(from the LA Times)
Paul Scofield, one of the giants of the British stage who won an Academy Award for his portrayal of Sir Thomas More in the 1966 film "A Man for All Seasons," has died. He was 86.
...Considered one of the most talented actors of his generation, the tall, craggy-faced Scofield had a memorably rich voice that movie director Fred Zinnemann likened to the sound of "a Rolls-Royce being started."
An admiring Richard Burton once said of his fellow actor, whose stage roles included Hamlet, King Lear, Macbeth and Othello: "Of the 10 greatest moments in the theater, eight are Scofield's."
Ranked with stage greats Laurence Olivier and John Gielgud by British critics and actors in the 1950s and '60s, Scofield was praised by critic Kenneth Tynan for "his power to enlarge a role until it fits him, as a hatter will stretch a bowler."
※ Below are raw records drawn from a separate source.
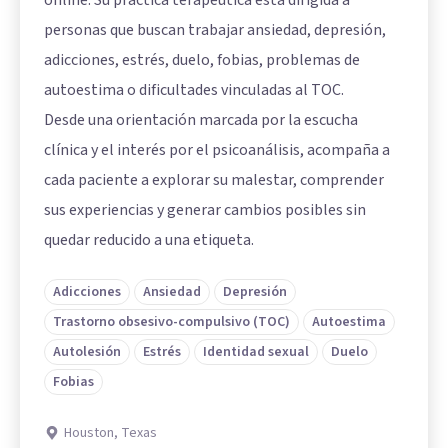
personas que buscan trabajar ansiedad, depresión,
adicciones, estrés, duelo, fobias, problemas de
autoestima o dificultades vinculadas al TOC.
Desde una orientación marcada por la escucha
clínica y el interés por el psicoanálisis, acompaña a
cada paciente a explorar su malestar, comprender
sus experiencias y generar cambios posibles sin
quedar reducido a una etiqueta.
Adicciones
Ansiedad
Depresión
Trastorno obsesivo-compulsivo (TOC)
Autoestima
Autolesión
Estrés
Identidad sexual
Duelo
Fobias
Houston, Texas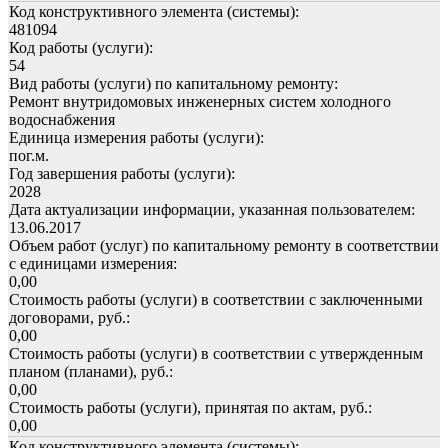
Код конструктивного элемента (системы):
481094
Код работы (услуги):
54
Вид работы (услуги) по капитальному ремонту:
Ремонт внутридомовых инженерных систем холодного
водоснабжения
Единица измерения работы (услуги):
пог.м.
Год завершения работы (услуги):
2028
Дата актуализации информации, указанная пользователем:
13.06.2017
Объем работ (услуг) по капитальному ремонту в соответствии
с единицами измерения:
0,00
Стоимость работы (услуги) в соответствии с заключенными
договорами, руб.:
0,00
Стоимость работы (услуги) в соответствии с утвержденным
планом (планами), руб.:
0,00
Стоимость работы (услуги), принятая по актам, руб.:
0,00
Код конструктивного элемента (системы):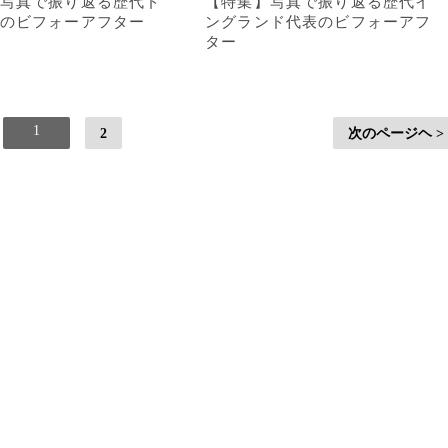
写真で振り返る歴代ド
【特集】写真で振り返る歴代イ
のビフォーアフター
ングランド代表のビフォーアフ
ター
1
2
次のページヘ >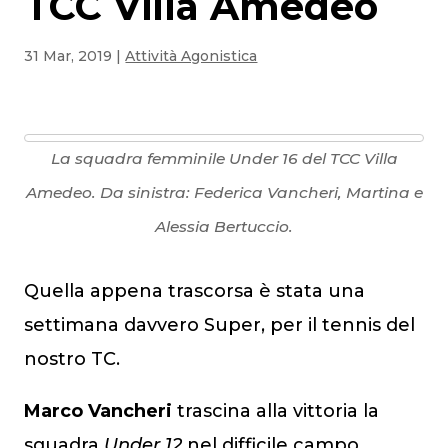
TCC Villa Amedeo
31 Mar, 2019
|
Attività Agonistica
La squadra femminile Under 16 del TCC Villa
Amedeo. Da sinistra: Federica Vancheri, Martina e
Alessia Bertuccio.
Quella appena trascorsa è stata una
settimana davvero Super, per il tennis del
nostro TC.
Marco Vancheri
trascina alla vittoria la
squadra
Under 12
nel difficile campo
Scofield originated the role of More, the morally courageous 16th century chancellor of England who defied King Henry VIII, in Robert Bolt's "A Man for All Seasons" on the London stage in 1960.
A year later, he was playing More on Broadway, a role for which he won a Tony Award for best actor in a play.
"With a kind of weary magnificence," a Time magazine writer observed, "Scofield sinks himself in the part, studiously underplays it, and somehow displays the inner mind of a man destined for sainthood."